• Extracted page text data:
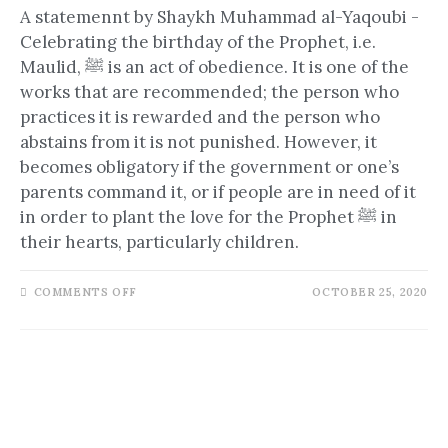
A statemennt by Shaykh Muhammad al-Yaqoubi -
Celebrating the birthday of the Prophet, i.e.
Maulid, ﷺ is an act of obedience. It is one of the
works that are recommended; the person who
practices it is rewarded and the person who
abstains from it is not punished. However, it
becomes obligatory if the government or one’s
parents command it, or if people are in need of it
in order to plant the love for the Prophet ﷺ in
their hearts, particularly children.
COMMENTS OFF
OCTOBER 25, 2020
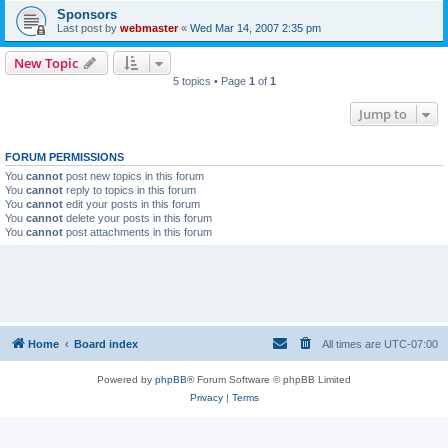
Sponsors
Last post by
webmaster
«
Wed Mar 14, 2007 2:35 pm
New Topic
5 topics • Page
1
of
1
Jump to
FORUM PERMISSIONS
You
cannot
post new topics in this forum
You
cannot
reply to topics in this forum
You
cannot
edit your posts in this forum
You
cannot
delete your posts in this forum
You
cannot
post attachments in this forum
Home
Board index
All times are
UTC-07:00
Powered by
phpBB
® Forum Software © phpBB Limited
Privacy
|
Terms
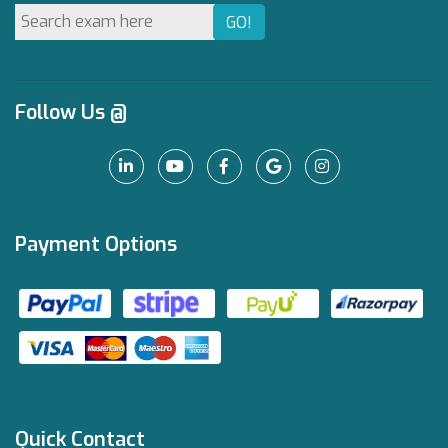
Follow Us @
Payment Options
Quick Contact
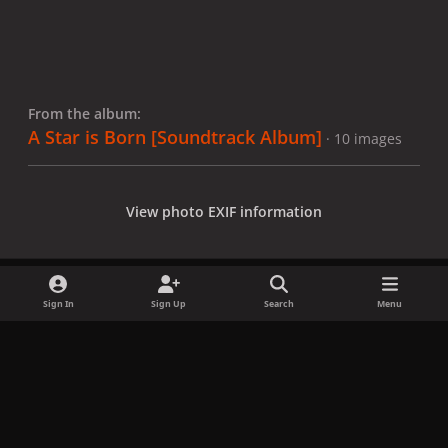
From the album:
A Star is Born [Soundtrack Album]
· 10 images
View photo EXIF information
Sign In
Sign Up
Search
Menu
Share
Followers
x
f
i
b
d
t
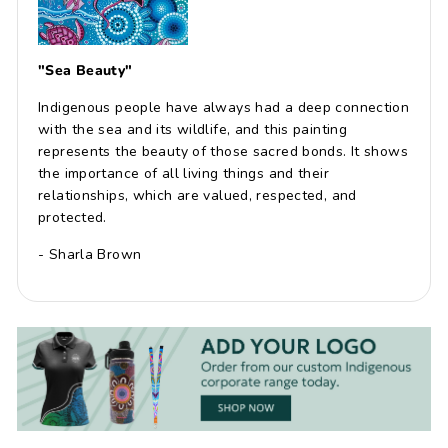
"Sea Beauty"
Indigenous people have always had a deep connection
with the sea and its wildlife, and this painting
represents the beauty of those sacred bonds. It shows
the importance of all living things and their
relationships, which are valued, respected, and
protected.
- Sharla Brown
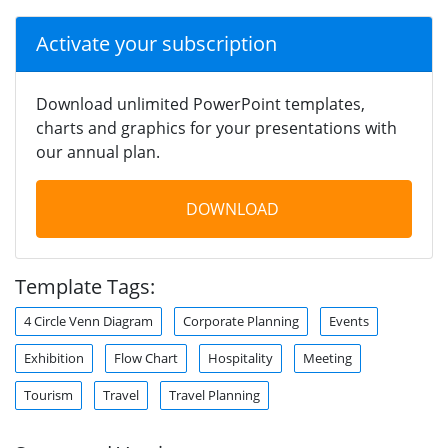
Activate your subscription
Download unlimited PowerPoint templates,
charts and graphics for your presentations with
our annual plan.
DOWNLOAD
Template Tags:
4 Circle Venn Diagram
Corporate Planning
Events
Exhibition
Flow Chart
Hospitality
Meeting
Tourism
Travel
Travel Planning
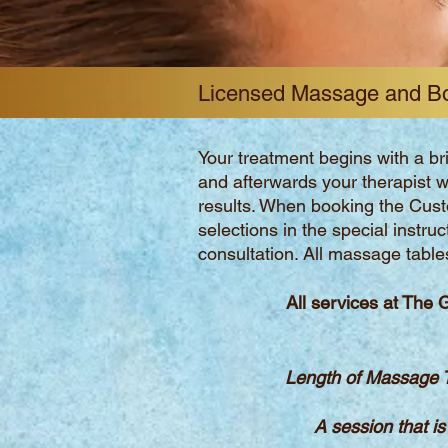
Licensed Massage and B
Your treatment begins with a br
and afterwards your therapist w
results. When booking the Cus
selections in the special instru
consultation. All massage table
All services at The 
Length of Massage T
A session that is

• WORK ORDER:
Every line above that holds the word "this" needs to be copied.

• WRITTEN SOLUTION:
post new topics in this forum
reply to topics in this forum
edit your posts in this forum
delete your posts in this forum
post attachments in this forum
with the sea and its wildlife, and this painting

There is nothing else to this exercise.